[Page-level text extractions]
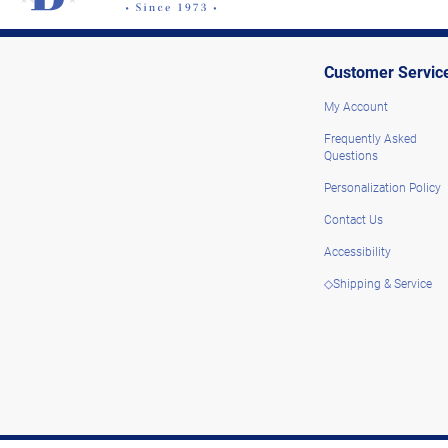
Customer Servic
My Account
Frequently Asked
Questions
Personalization Policy
Contact Us
Accessibility
◇Shipping & Service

* WHAT THE EXERCISE ASKS
Retype every entry verbatim and exclude the pictures from the copy.

* ANSWER TO THIS PROBLEM
Customer Servic
My Account
Frequently Asked
Questions
Personalization Policy
Contact Us
Accessibility
◇Shipping & Service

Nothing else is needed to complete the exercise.